You are trying to differentiate between 24 possible situations (any one of the 12 balls could be heavy, or light). You have only 3 weighings, each of which has 3 outcomes, for 27 possibilities. So you will have barely enough info to do this.
You have to select each weighing carefully. After your first, no matter what happens, there must be 9 or less possibilities remaining, or else you have no hope of figuring out which one is the case with just 2 more weighings.
That observation will help you quickly sift through possibilities that can't work.
So here's a way to do it - there may be others.
For convenience, number the balls 1 to 12. For notational convenience I'll refer to the situation that 1 is heavy as "1H", that it's light as "1L", and likewise for "2H", "2L", etc.
First weighing:
1,2,3,4 vs. 5,6,7,8
If they balance:
The only possibilities left are that one of 9-12 is the odd one.
9H,9L,10H,10L,11H,11L,12H,12L
If the left side is heavier:
Either one of 1-4 is heavy, or 5-8 is light.
1H,2H,3H,4H,5L,6L,7L,8L
If the right side is heavier:
Same thing as above, but reversed, so I won't repeat it further.

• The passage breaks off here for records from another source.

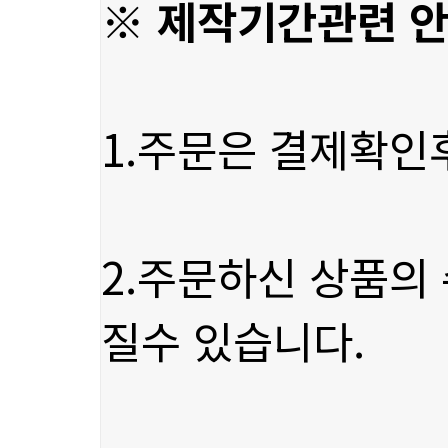
※ 제작기간관련 
1.주문은 결제확인
질수 있습니다.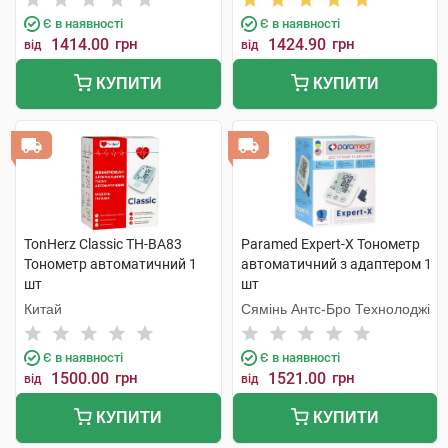
Є в наявності
Є в наявності
1414.00
грн
1424.90
грн
від
від
КУПИТИ
КУПИТИ
TonHerz Classic ТН-ВА83
Paramed Expert-X Тонометр
Тонометр автоматичний 1
автоматичний з адаптером 1
шт
шт
Китай
Сямінь Антс-Бро Технолоджі
Є в наявності
Є в наявності
1500.00
грн
1521.00
грн
від
від
КУПИТИ
КУПИТИ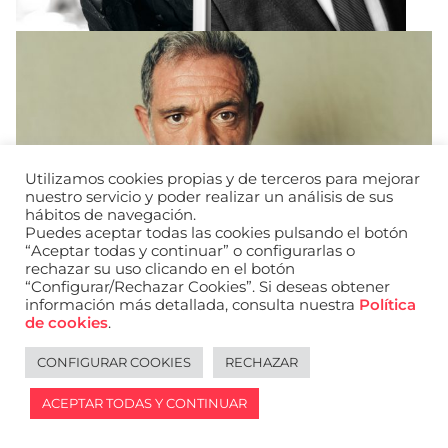
Utilizamos cookies propias y de terceros para mejorar
nuestro servicio y poder realizar un análisis de sus
hábitos de navegación.
Puedes aceptar todas las cookies pulsando el botón
“Aceptar todas y continuar” o configurarlas o
rechazar su uso clicando en el botón
“Configurar/Rechazar Cookies”. Si deseas obtener
información más detallada, consulta nuestra
Política
de cookies
.
CONFIGURAR COOKIES
RECHAZAR
Legal notice
Español
ACEPTAR TODAS Y CONTINUAR
2026 © WANTED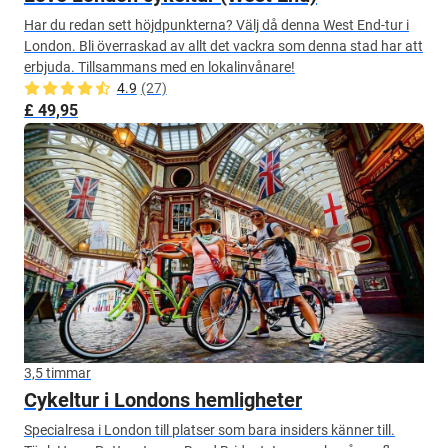
Har du redan sett höjdpunkterna? Välj då denna West End-tur i
London. Bli överraskad av allt det vackra som denna stad har att
erbjuda. Tillsammans med en lokalinvånare!
4.9
(27)
£ 49,95
3,5 timmar
Cykeltur i Londons hemligheter
Specialresa i London till platser som bara insiders känner till.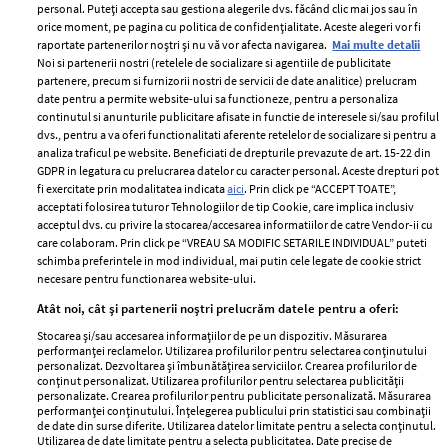
personal. Puteți accepta sau gestiona alegerile dvs. făcând clic mai jos sau în
orice moment, pe pagina cu politica de confidențialitate. Aceste alegeri vor fi
raportate partenerilor noștri și nu vă vor afecta navigarea.
Mai multe detalii
Noi si partenerii nostri (retelele de socializare si agentiile de publicitate
partenere, precum si furnizorii nostri de servicii de date analitice) prelucram
ELLE Style Awards
Termeni si conditii
date pentru a permite website-ului sa functioneze, pentru a personaliza
2024
continutul si anunturile publicitare afisate in functie de interesele si/sau profilul
Politica de
dvs., pentru a va oferi functionalitati aferente retelelor de socializare si pentru a
Despre ELLE
confidențialitate
analiza traficul pe website. Beneficiati de drepturile prevazute de art. 15-22 din
Romania
GDPR in legatura cu prelucrarea datelor cu caracter personal. Aceste drepturi pot
Politica de cookies
fi exercitate prin modalitatea indicata
aici
. Prin click pe “ACCEPT TOATE”,
Contact
Publicitate
acceptati folosirea tuturor Tehnologiilor de tip Cookie, care implica inclusiv
acceptul dvs. cu privire la stocarea/accesarea informatiilor de catre Vendor-ii cu
Abonamente
care colaboram. Prin click pe “VREAU SA MODIFIC SETARILE INDIVIDUAL” puteti
schimba preferintele in mod individual, mai putin cele legate de cookie strict
necesare pentru functionarea website-ului.
Stiri
Libertatea pentru
Atât noi, cât și partenerii noștri prelucrăm datele pentru a oferi:
femei
GSP
Stocarea și/sau accesarea informațiilor de pe un dispozitiv. Măsurarea
Viva
performanței reclamelor. Utilizarea profilurilor pentru selectarea conținutului
Unica
personalizat. Dezvoltarea și îmbunătățirea serviciilor. Crearea profilurilor de
Avantaje
conținut personalizat. Utilizarea profilurilor pentru selectarea publicității
Baby
personalizate. Crearea profilurilor pentru publicitate personalizată. Măsurarea
Retete practice
performanței conținutului. Înțelegerea publicului prin statistici sau combinații
Retete
de date din surse diferite. Utilizarea datelor limitate pentru a selecta conținutul.
Utilizarea de date limitate pentru a selecta publicitatea. Date precise de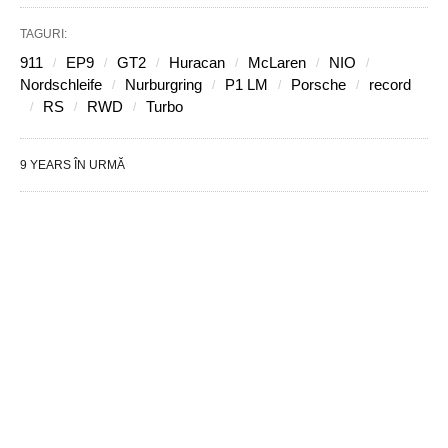
TAGURI:
911
EP9
GT2
Huracan
McLaren
NIO
Nordschleife
Nurburgring
P1 LM
Porsche
record
RS
RWD
Turbo
9 YEARS ÎN URMĂ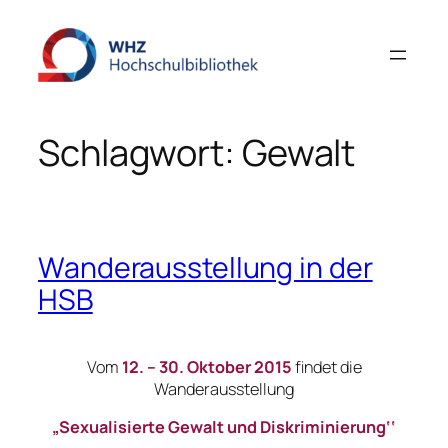
Zum
Inhalt
springen
Schlagwort:
Gewalt
Wanderausstellung in der
HSB
Vom
12. – 30. Oktober 2015
findet die
Wanderausstellung
„Sexualisierte Gewalt und Diskriminierung‘‘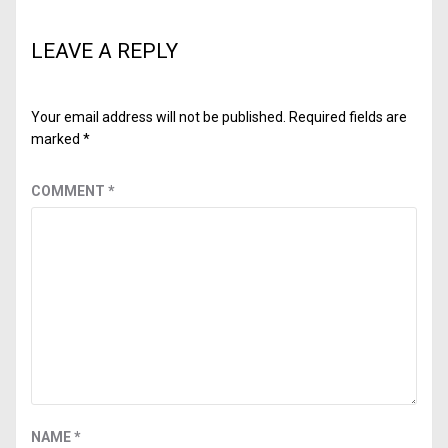
LEAVE A REPLY
Your email address will not be published.
Required fields are
marked
*
COMMENT
*
NAME
*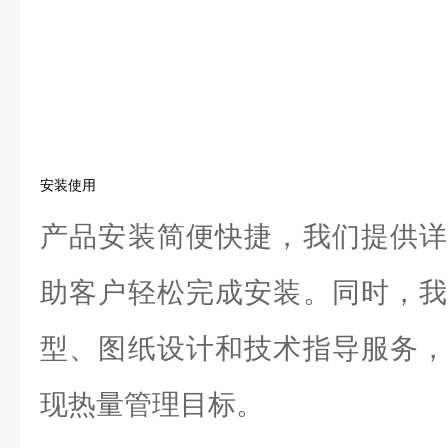
安装使用
产品安装简便快捷，我们提供详
助客户轻松完成安装。同时，我
型、图纸设计和技术指导服务，
现热量管理目标。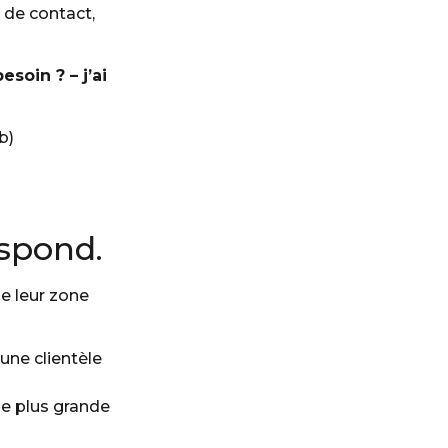
e de contact,
soin ? – j’ai
b)
espond.
de leur zone
une clientèle
e plus grande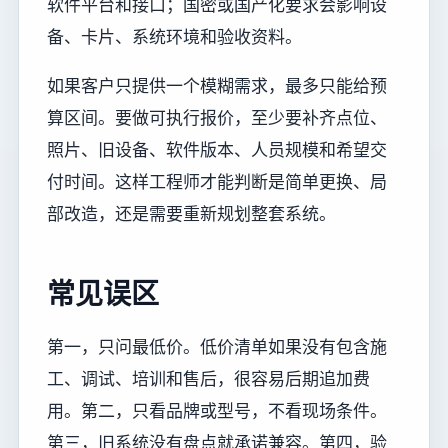
软件平台和接口；国密或国产化要求会影响设
备、卡片、系统环境和验收资料。
如果客户只提供一个模糊需求，最多只能给预
算区间。要做可执行报价，至少要补齐点位、
照片、旧设备、软件版本、人员规模和希望交
付时间。这样工程师才能判断是简单更换、局
部改造，还是需要重新规划整套系统。
常见误区
第一，只问最低价。低价清单如果没有包含施
工、调试、培训和售后，很容易后期追加费
用。第二，只看品牌或型号，不看现场条件。
第三，旧系统没有盘点就承诺兼容。第四，验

Good so far - in all cases I have 8 possibilities left.
Second Weighing if First balances:
1,2,3 vs. 9,10,11
If they balance:
12H, 12L
12 is the odd one; third weighing weighs 1 vs. 12 to figure out whether it's heavy or light
If the left is heavier:
9L,10L,11L (1,2,3 are definitely not the odd one, remember)
Third weighing puts 9 vs. 10 - you either find that one is lighter, and it's your ball, or that they balance and 11 is light.
If the right is heavier:
9H,10H,11H - same thing.
Second Weighing if left is heavier on First weighing:
(similar to what happens if right is heavier)
1,2,5 vs. 3,4,6
If they balance:
7L,8L
Third weighing puts 7 vs. 8 to see which is the light odd one
If the left is heavier:
1H,2H,6L
Third weighing is 1 vs. 2 to find one heavier, or that 6 must be light.
If the right is heavier:
5L,3H,4H
Same thing - 3 vs. 4
The second weighings always leave 2 or 3 possibilities remaining, so that a third weighing can then find which possibility is the case.
Note that this reasoning show you can't possibly figure out the odd ball among 14 with just 3 weighings, etc.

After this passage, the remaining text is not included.